Compared to placebo, patients taking romiplostim had increased platelet counts (31.5% vs 17%, respectively) and were less likely to require platelet transfusion (19% vs 25%, respectively). No deaths were reported, and 12 patients discontinued the study, including 1 in the romiplostim group who progressed to AML. ASH Abstract 1770.
In the third study, 29 patients were randomized nearly 1:1 to receive placebo or 750 µg romiplostim in addition to decitabine at a standard or modified dose. Nine patients in the placebo group and 10 in the romiplostim group completed 4 cycles of decitabine.
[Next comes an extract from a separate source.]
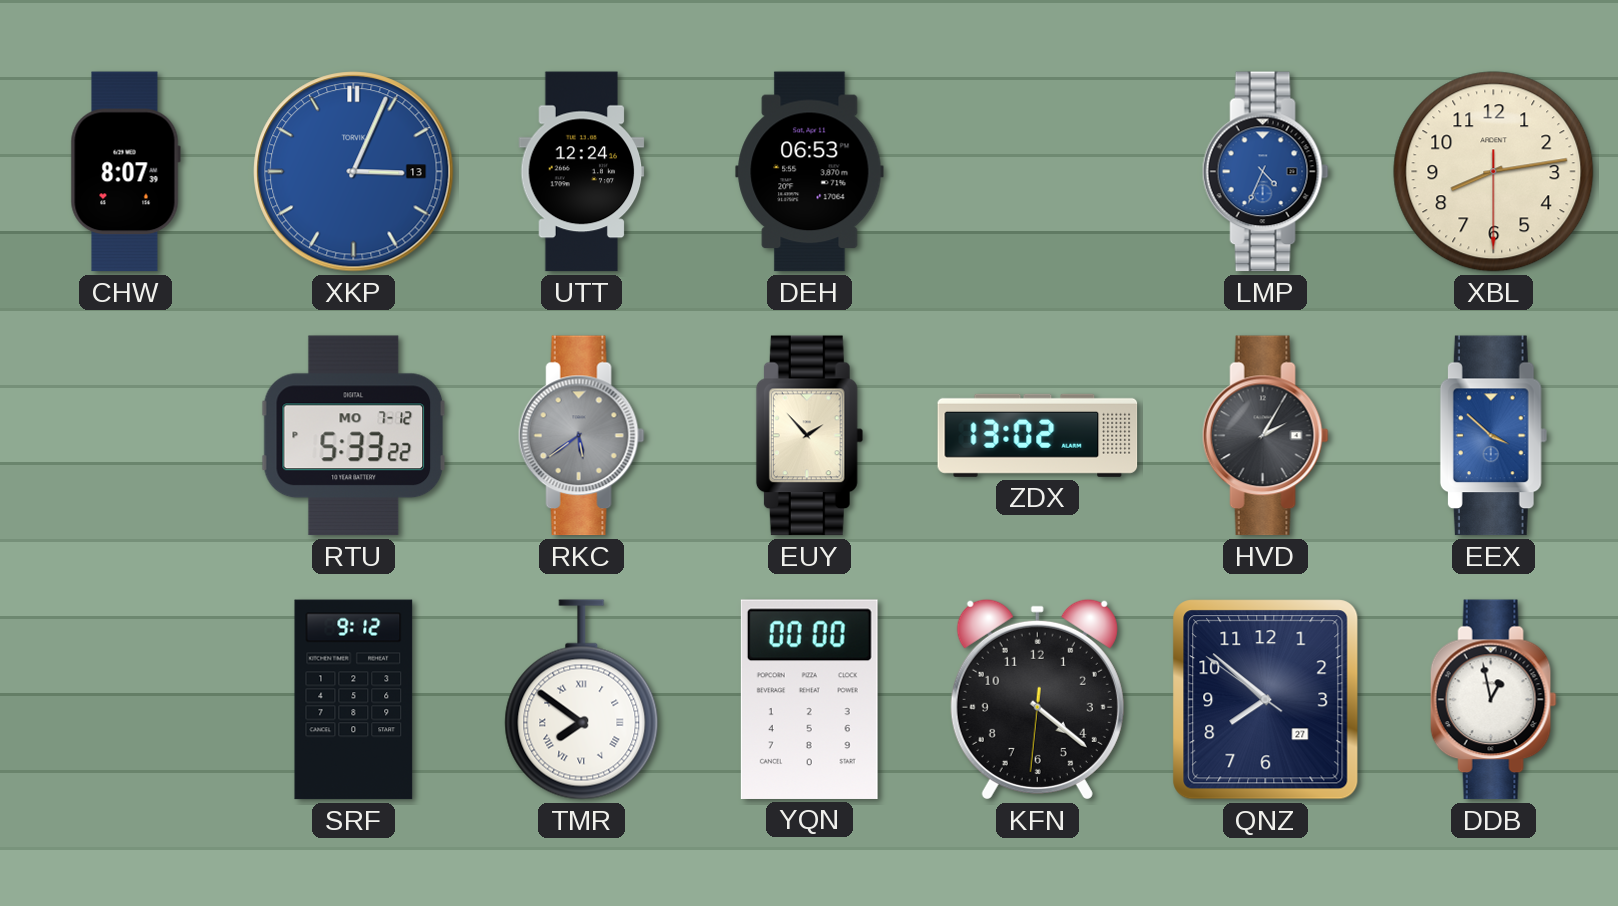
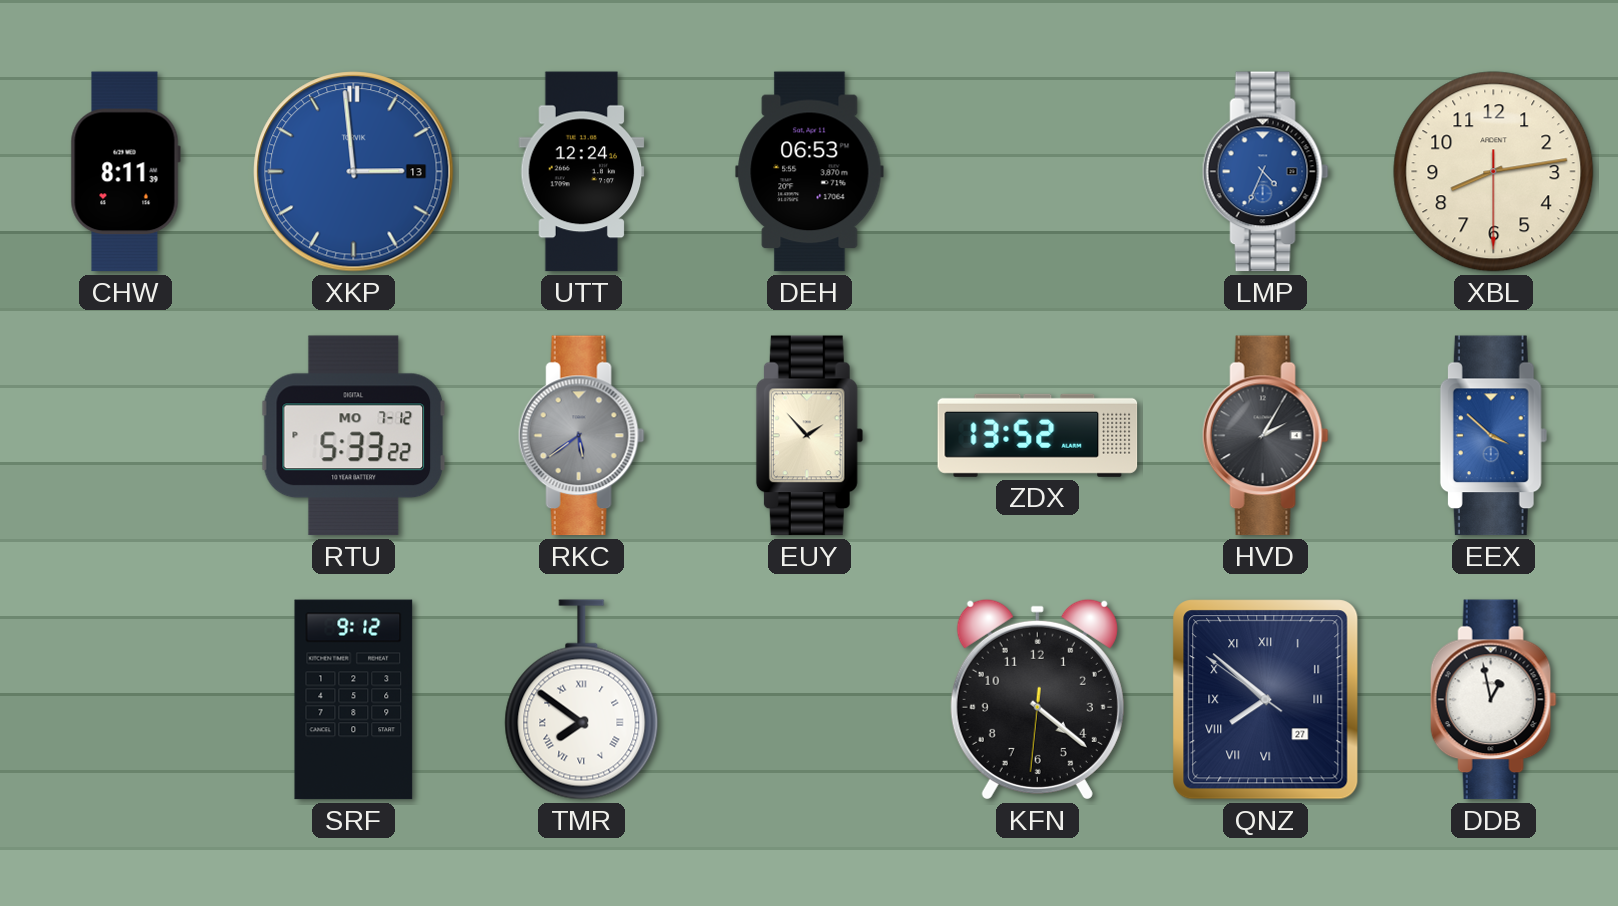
CHW: 8:07 -> 8:11
XKP: 3:04 -> 2:59
ZDX: 13:02 -> 13:52
YQN: 00:00 -> none
QNZ numerals: Arabic -> Roman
After the first treatment cycle, patients in the placebo group had lower median platelet counts at the beginning of each subsequent cycle compared with those receiving romiplostim. In the last cycle, 30% of patients taking placebo and 55% of romiplostim-treated patients reached median platelet count. In addition, more patients on placebo required platelet transfusions than patients taking romiplostim (57% vs 47%, respectively). The placebo group also had a higher incidence of bleeding events than the romiplostim group (43% vs 27%).
Only 36% (n = 5) of patients in the placebo group achieved complete or partial response compared with 47% (n = 7) in the romiplostim group. All patients experienced at least 1 adverse event with a slightly higher rate in the placebo group than the romiplostim group (57% vs 53%, respectively). One patient in each group had progression to AML, and 2 patients in each group died. Neither death in the romiplostim arm was considered related to the investigational treatment. ASH Abstract 1769.
Dislcosure: Amgen provided funding for these studies.